This repository contains a script designed for fine-tuning the GLiNER model to recognize and classify location mentions within text data. The script utilizes the Hugging Face GLiNER
library and includes customizations for data processing, model training, and evaluation. It supports training with large, pre-trained GLiNER models, which have been specifically tailored for Named Entity Recognition (NER) tasks like location recognition.
- Python 3.8+
- CUDA-enabled GPU for model training
- Necessary Python packages (install via
requirements.txt
):transformers
torch
datasets
wandb
gliner
This script requires several environment variables for managing resources and logging during model training:
TOKENIZERS_PARALLELISM
: Controls parallelism in tokenization to improve performance.CUDA_DEVICE_ORDER
: Ensures that CUDA devices are initialized in a consistent order.CUDA_VISIBLE_DEVICES
: Specifies which GPU to use for training.WANDB_PROJECT
: Defines the project name for Weights and Biases logging.WANDB_WATCH
&WANDB_NOTEBOOK_NAME
: Used for logging with Weights and Biases.
The training and test datasets should be JSON files containing pre-processed location mention data. The script expects the following format:
[
{
"tokens": [...],
"ner": [[start_index, end_index, "LOC"]],
"label": ["location"]
}
]
- Training Data:
data/accepted_data/TrainCleaned.json
- Test Data:
data/accepted_data/TestCleaned.json
The script automatically updates the NER labels to "location".

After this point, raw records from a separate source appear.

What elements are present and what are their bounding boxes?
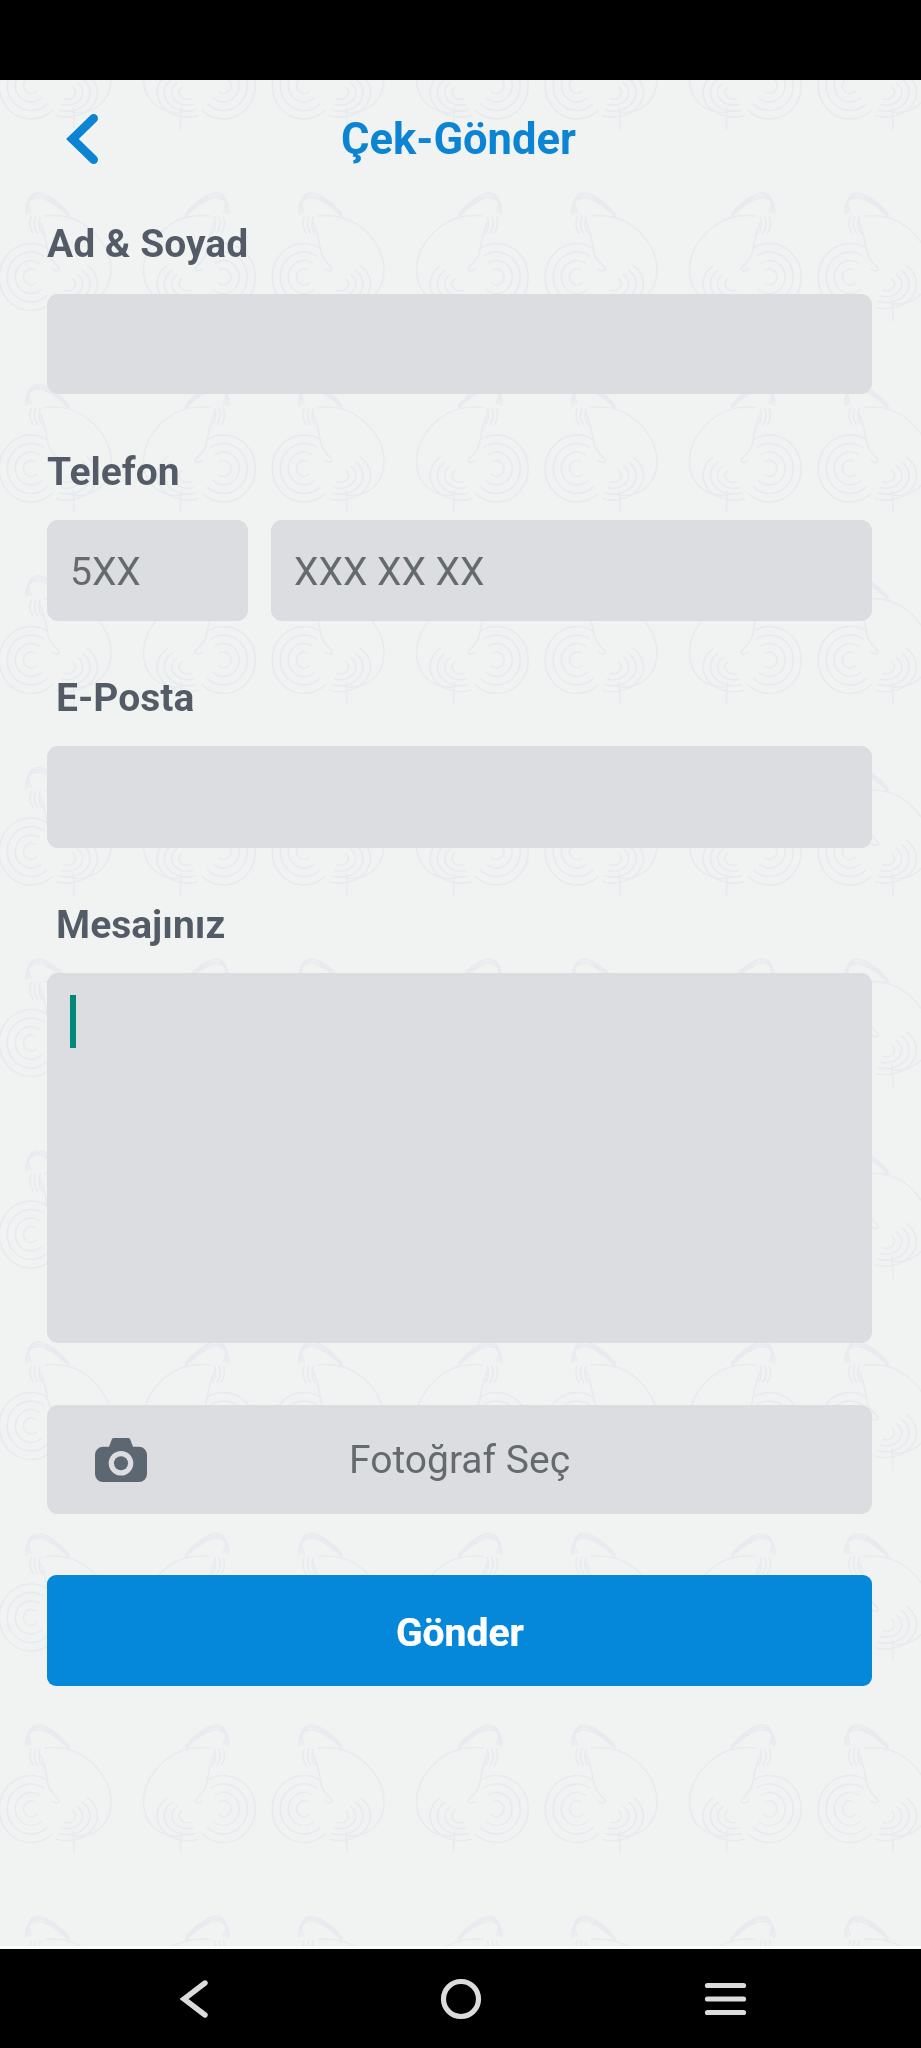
button[interactable]: XXX XX XX — [271, 520, 872, 621]
button[interactable]: Fotoğraf Seç — [47, 1405, 872, 1514]
staticText: Ad & Soyad — [47, 221, 249, 267]
button[interactable]: Home — [411, 1949, 511, 2048]
button[interactable]: Recent apps — [675, 1949, 775, 2048]
button[interactable]: 5XX — [47, 520, 248, 621]
button[interactable]: Back — [144, 1949, 244, 2048]
button[interactable] — [47, 973, 872, 1343]
button[interactable]: Gönder — [47, 1575, 872, 1686]
staticText: Gönder — [396, 1610, 524, 1656]
staticText: XXX XX XX — [294, 549, 485, 595]
staticText: E-Posta — [56, 675, 195, 721]
staticText: 5XX — [70, 549, 141, 595]
staticText: Çek-Gönder — [0, 114, 918, 165]
staticText: Mesajınız — [56, 902, 226, 948]
button[interactable]: Back — [41, 106, 121, 172]
staticText: Fotoğraf Seç — [349, 1437, 571, 1483]
staticText: Telefon — [47, 449, 180, 495]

Zindi dataset to train this model can be found here
The script can load several pre-trained GLiNER models for fine-tuning, including:
urchade/gliner_large-v2.1
(default)urchade/gliner_small-v2.1
urchade/gliner_medium-v2.1
You can select a different model by changing the GLiNER.from_pretrained()
method in the code.
The script fine-tunes the selected model on the provided dataset, using the Trainer
class from the GLiNER
library. Several training parameters, such as batch size, learning rate, and number of epochs, can be configured. Key parameters include:
- Batch Size: Set to 8 by default.
- Learning Rate: Default is
1e-6
with weight decay for regularization. - Epochs: Number of epochs for training, set to 5.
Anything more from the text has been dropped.